The institution that turned deaf ears to the  intelligence reports supplied by the governors of Benue and Zamfara States alerting it to  impending attacks mocks the victims by putting the blame on the law enacted to regulate people’s behaviour. Obviously, you are a criminal if the state thinks you are a criminal,  and  a saint at the pleasure of the state. The body language and the interest of the ‘oga at the top’ apparently endorse inequality in the Nigerian  policing system.        

Ideally, the nature of crime ought to determine how policing resources will be distributed. Nobody ought to tell the police that they need to strengthen divisional stations in rural areas. This is because, the police as an instrument of the state, is urban-based. The media thus beam light on happenings in the urban areas where   they are  based while many people suffer violence and criminality in the rural areas.   Since 2009 when Boko Haram became lethal in its campaign, it has operated more in rural areas with its ‘homeland’ located in the remote spaces of northeast Nigeria.
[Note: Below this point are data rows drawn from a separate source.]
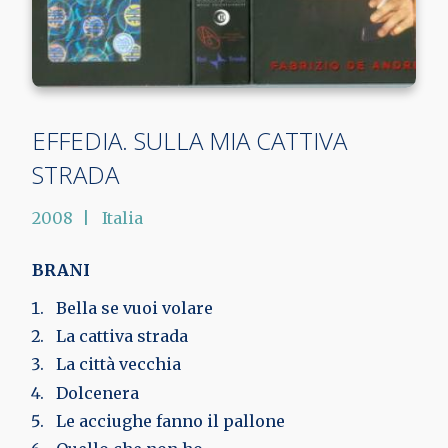
EFFEDIA. SULLA MIA CATTIVA
STRADA
2008
Italia
BRANI
Bella se vuoi volare
La cattiva strada
La città vecchia
Dolcenera
Le acciughe fanno il pallone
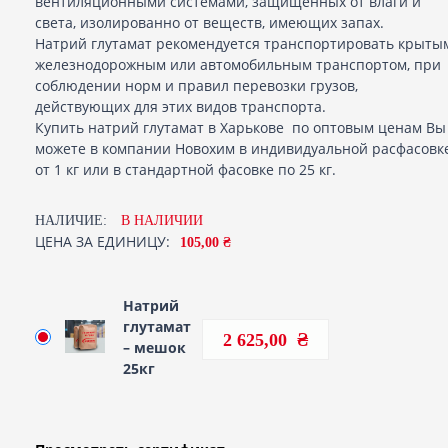
вентиляционными системами, защищенных от влаги и
света, изолированно от веществ, имеющих запах.
Натрий глутамат рекомендуется транспортировать крыты
железнодорожным или автомобильным транспортом, при
соблюдении норм и правил перевозки грузов,
действующих для этих видов транспорта.
Купить натрий глутамат в Харькове по оптовым ценам Вы
можете в компании Новохим в индивидуальной расфасовк
от 1 кг или в стандартной фасовке по 25 кг.
НАЛИЧИЕ:
В НАЛИЧИИ
ЦЕНА ЗА ЕДИНИЦУ:
105,00 ₴
Натрий
глутамат
2 625,00
– мешок
25кг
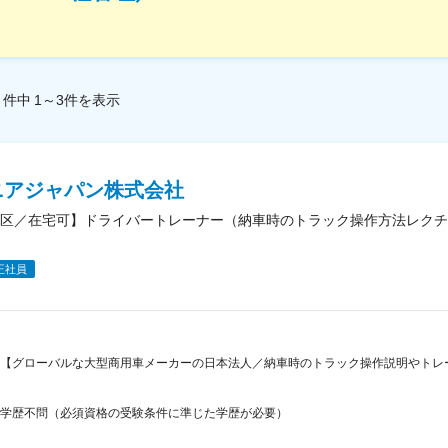
件中
1～3
件
を表示
ニアジャパン株式会社
区／在宅可】ドライバートレーナー（納車時のトラック操作方法レクチ
正社員
【グローバルな大型商用車メーカーの日本法人／納車時のトラック操作説明やトレ
学歴不問（必須資格の受験条件に準じた学歴が必要）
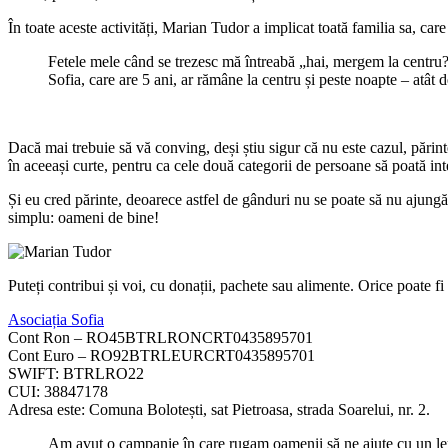
În toate aceste activități, Marian Tudor a implicat toată familia sa, ca
Fetele mele când se trezesc mă întreabă „hai, mergem la centru??”
Sofia, care are 5 ani, ar rămâne la centru și peste noapte – atât 
Dacă mai trebuie să vă conving, deși știu sigur că nu este cazul, părint
în aceeași curte, pentru ca cele două categorii de persoane să poată inte
Și eu cred părinte, deoarece astfel de gânduri nu se poate să nu ajung
simplu: oameni de bine!
Puteți contribui și voi, cu donații, pachete sau alimente. Orice poate f
Asociația Sofia
Cont Ron – RO45BTRLRONCRT0435895701
Cont Euro – RO92BTRLEURCRT0435895701
SWIFT: BTRLRO22
CUI: 38847178
Adresa este: Comuna Bolotești, sat Pietroasa, strada Soarelui, nr. 2.
Am avut o campanie în care rugam oamenii să ne ajute cu un leu 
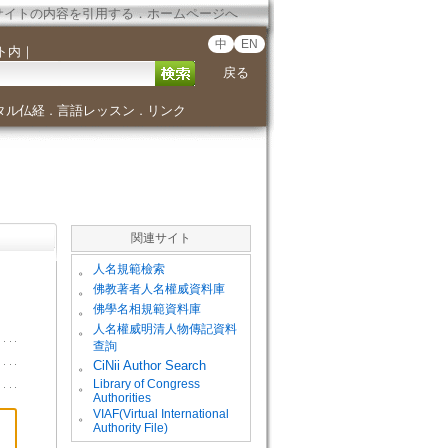
サイトの内容を引用する
．
ホームページへ
中
EN
ト内
｜
戻る
タル仏経
言語レッスン
リンク
．
．
関連サイト
。
人名規範檢索
。
佛教著者人名權威資料庫
。
佛學名相規範資料庫
。
人名權威明清人物傳記資料
查詢
。
CiNii Author Search
Library of Congress
。
Authorities
VIAF(Virtual International
。
Authority File)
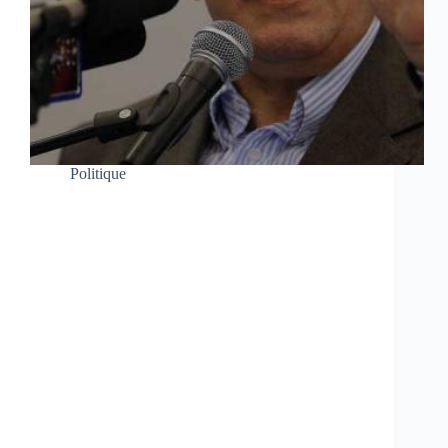
Politique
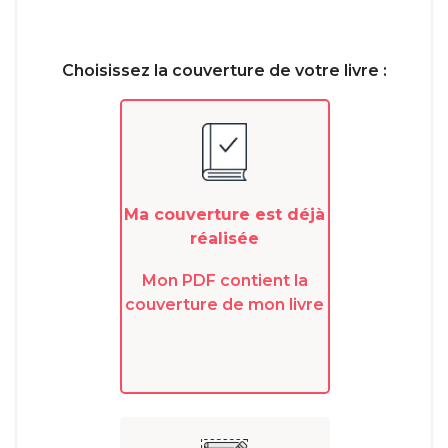
Choisissez la couverture de votre livre :
Ma couverture est déjà
réalisée
Mon PDF contient la
couverture de mon livre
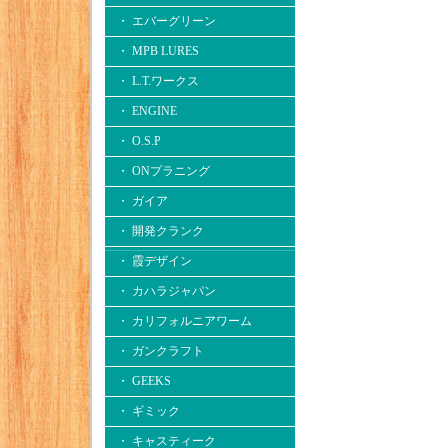
・ エバーグリーン
・ MPB LURES
・ L.T.ワークス
・ ENGINE
・ O.S.P
・ ONプラニング
・ ガイア
・ 開発クランク
・ 霞デザイン
・ カハラジャパン
・ カリフォルニアワーム
・ ガンクラフト
・ GEEKS
・ ギミック
・ キャスティーク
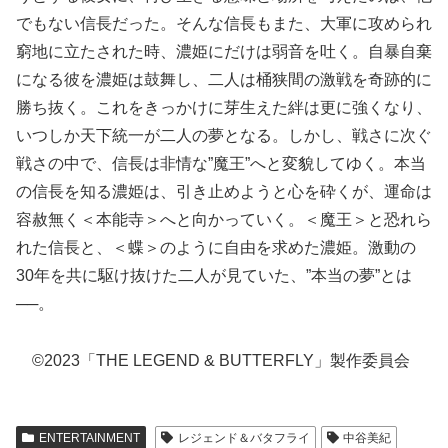
でもない信長だった。そんな信長もまた、大軍に攻められ
窮地に立たされた時、濃姫にだけは弱音を吐く。自暴自棄
になる彼を濃姫は鼓舞し、二人は桶狭間の激戦を奇跡的に
勝ち抜く。これをきっかけに芽生えた絆は更に強くなり、
いつしか天下統一が二人の夢となる。しかし、戦さに次ぐ
戦さの中で、信長は非情な”魔王”へと変貌してゆく。本当
の信長を知る濃姫は、引き止めようと心を砕くが、運命は
容赦無く＜本能寺＞へと向かっていく。＜魔王＞と恐れら
れた信長と、＜蝶＞のように自由を求めた濃姫。激動の
30年を共に駆け抜けた二人が見ていた、”本当の夢”とは
──。
©2023「THE LEGEND & BUTTERFLY」製作委員会
ENTERTAINMENT
レジェンド＆バタフライ
中谷美紀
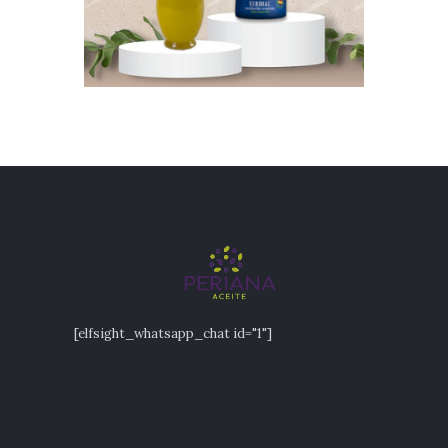
[elfsight_whatsapp_chat id="1"]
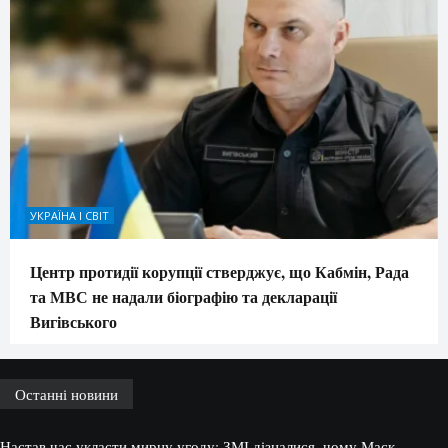
УКРАЇНА І СВІТ
Центр протидії корупції стверджує, що Кабмін, Рада
та МВС не надали біографію та декларації
Вигівського
Останні новини
Настав час укласти мирну угоду: ЗМІ дізналися, чому Маск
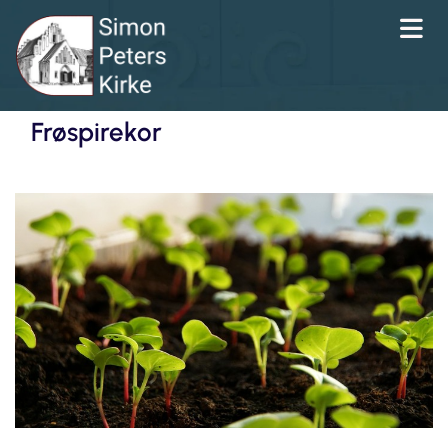
Frøspirekor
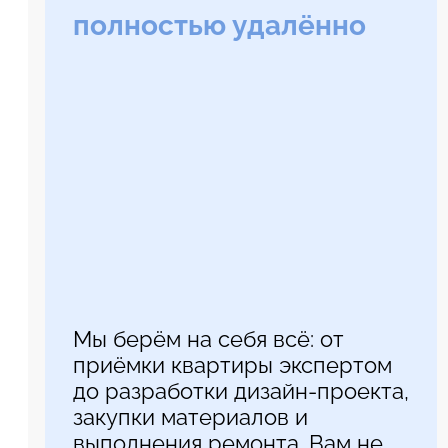
полностью удалённо
Мы берём на себя всё: от
приёмки квартиры экспертом
до разработки дизайн-проекта,
закупки материалов и
выполнения ремонта. Вам не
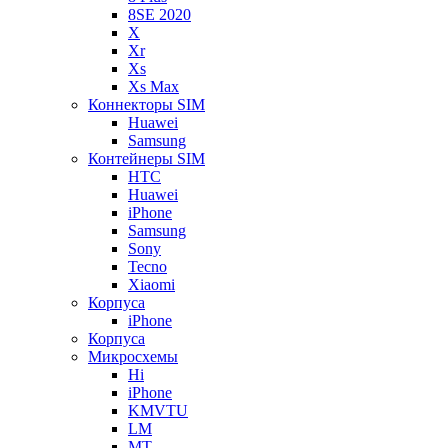
8SE 2020
X
Xr
Xs
Xs Max
Коннекторы SIM
Huawei
Samsung
Контейнеры SIM
HTC
Huawei
iPhone
Samsung
Sony
Tecno
Xiaomi
Корпуса
iPhone
Корпуса
Микросхемы
Hi
iPhone
KMVTU
LM
MT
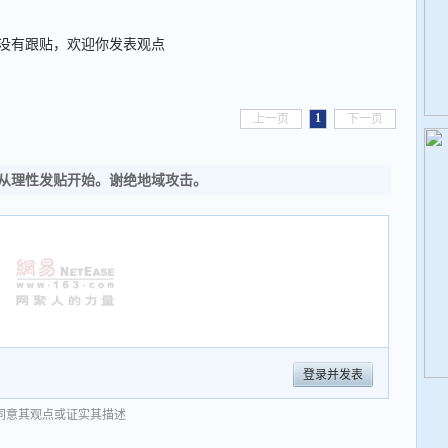
没有跟贴，欢迎你发表观点
1
上一页
下一页
从理性发贴开始。谢绝地域攻击。
登录并发表
同意其观点或证实其描述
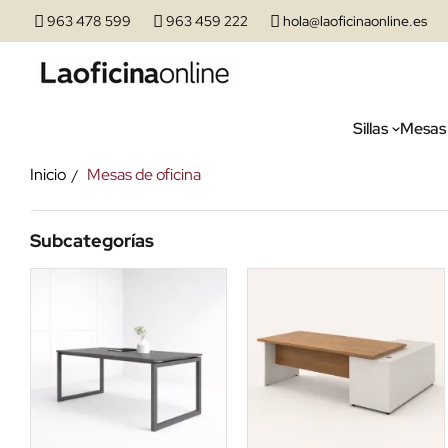
963 478 599
963 459 222
hola@laoficinaonline.es
Sillas
Mesas
Inicio
Mesas de oficina
Subcategorías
Kidnappers kidnap and take victims to forests using the waterways to get to their hideouts. Armed robbers return to the rural areas mostly after a major operation to keep a  low profile. Fulani herdsmen carnages occur in remote rural areas where poverty is endemic and policing is scarce.   

The have-nots are, therefore, at the mercy of the haves whose actions and inactions determine, to a larger extent, their life chances. The criminalisation of the have-nots on the one hand and the securitization of the elite and poor policing represent a contradiction. Apparently, the fate of the Nigerian poor is like that of the  proverbial hen that lays the golden egg but becomes forgotten, malnourished and ill-treated.